結婚式:歴史と現代における儀礼の変遷

📌 主なポイント
- ✓結婚式は、人生の節目における「通過儀礼」として、分離・過渡・統合のプロセスを象徴する。
- ✓日本の「神前式」は、1900年の皇太子嘉仁親王の結婚式をきっかけに民間へ普及した。
- ✓日本における「キリスト教式」の多くは、宗教的な信仰とは別に、挙式スタイルとして広く定着している。
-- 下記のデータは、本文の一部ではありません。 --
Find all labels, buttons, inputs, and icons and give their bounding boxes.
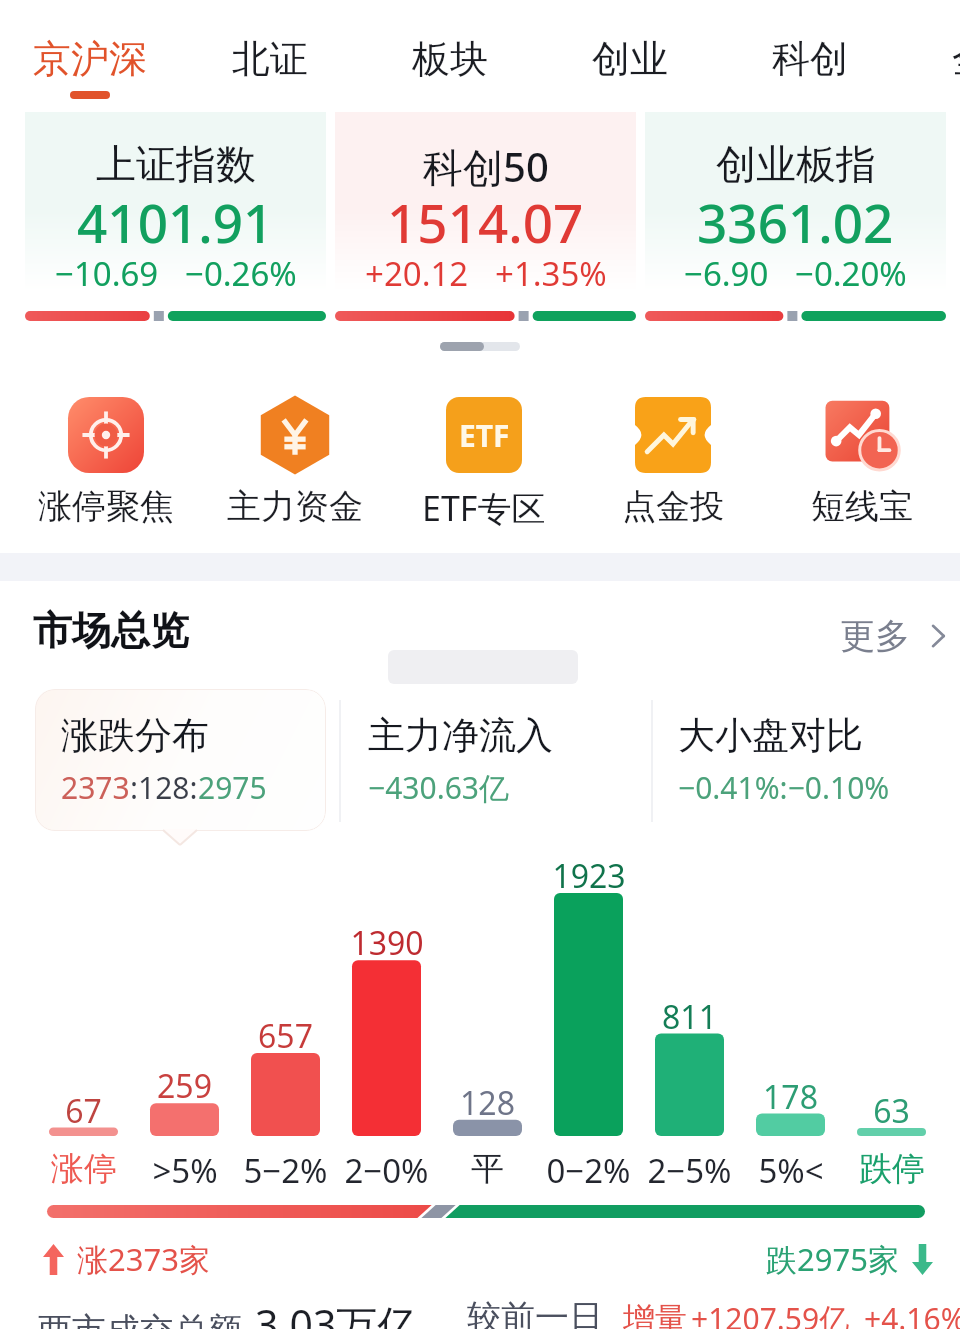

結婚式(婚礼)は、婚姻を成立させる、あるいは確認するために行われる儀式です。人類学の観点からは、個人の人生における「通過儀礼」の一種と位置づけられ、生家や旧来の共同体からの分離と、新しい家族や共同体への統合という過程を象徴しています。
通過儀礼としての婚礼
結婚式は世界各地で古くから行われており、その形態は宗教的背景や地域の慣習によって多岐にわたります。人類学者のファン・ヘネップは、通過儀礼には「分離」「過渡」「統合」のプロセスが含まれると指摘しました。婚礼においても、新郎新婦がそれまでの身分から既婚者という新しい身分へ移行する過程が儀式化されています。例えば、生家を離れる際の別れの儀礼や、夫婦が共同で食事をするなどの統合の儀礼がこれに該当します。
日本における挙式スタイルの変遷
日本における結婚式の様式は、時代とともに大きく変化してきました。伝統的な自宅での婚礼から、現代の多様なスタイルに至るまで、その背景には宗教観や社会情勢の変化があります。
神前式
神道に基づき、神前で結婚を誓う様式です。現在の「神前式」の原型は、1900年(明治33年)の皇太子嘉仁親王(後の大正天皇)の結婚式を契機に、民間へ普及しました。東京の神宮奉賛会が皇室の婚儀を参考に様式を定め、広く国民に広まったものです。三三九度の杯や玉串拝礼などが特徴的な儀礼として知られています。
仏前式
仏教の教えに基づき、本尊の前で結婚を誓う様式です。1892年(明治25年)に浄土真宗本願寺派の藤井宣正が挙式を行ったことが普及のきっかけとされています。住職が司婚者となり、数珠の授与や誓紙への署名が行われます。
キリスト教(教会)式
日本で一般的に行われる「キリスト教式」の多くは、キリスト教徒の結婚式を模した形式です。明治時代に国際避暑地として発展した軽井沢で、外国人宣教師が信徒以外の挙式を受け入れたことが源流の一つとされています。1970年代以降、タレントの挙式などを通じて一般層にも広く浸透しました。現在では、特定の宗教に属さないカップルが、ウェディングドレスを着用するスタイルを求めて選択するケースが多数を占めています。
現代の結婚事情
現代社会では、法的な婚姻届の提出のみを行い、結婚式を挙げない「なし婚」を選択するカップルも存在します。一方で、伝統的な様式を重んじる層や、国際結婚などで日本文化を体験する場として神前式を選ぶカップルも依然として存在しており、挙式の形態は個人の価値観やライフスタイルに合わせて多様化しています。
よくある質問
「華燭の典」とはどのような意味ですか?
なぜ日本ではキリスト教徒でなくても教会で結婚式を挙げるのですか?
「なし婚」とは何ですか?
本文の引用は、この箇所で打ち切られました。